> _PROVIDED DATA_
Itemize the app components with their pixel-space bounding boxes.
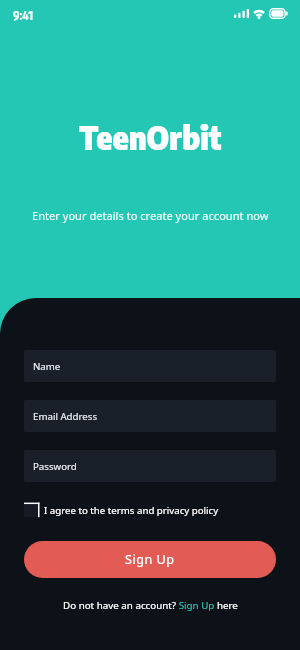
staticText: I agree to the terms and privacy policy bbox=[44, 504, 219, 517]
button[interactable]: Name bbox=[24, 350, 276, 382]
staticText: TeenOrbit bbox=[79, 117, 222, 158]
staticText: Name bbox=[33, 360, 61, 373]
button[interactable]: Email Address bbox=[24, 400, 276, 432]
staticText: Sign Up bbox=[125, 551, 175, 568]
button[interactable]: Do not have an account? Sign Up here bbox=[63, 599, 238, 612]
button[interactable]: Password bbox=[24, 450, 276, 482]
button[interactable]: I agree to the terms and privacy policy bbox=[24, 502, 276, 518]
staticText: Password bbox=[33, 460, 77, 473]
staticText: Email Address bbox=[33, 410, 98, 423]
staticText: Enter your details to create your accoun… bbox=[32, 208, 269, 223]
button[interactable]: Sign Up bbox=[24, 541, 276, 578]
staticText: 9:41 bbox=[13, 8, 34, 23]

> _WORK INSTRUCTION_
Scan the material above for the string "Email" and return the lines that hold it.

> _EXERCISE ANSWER_
button[interactable]: Email Address bbox=[24, 400, 276, 432]
staticText: Email Address bbox=[33, 410, 98, 423]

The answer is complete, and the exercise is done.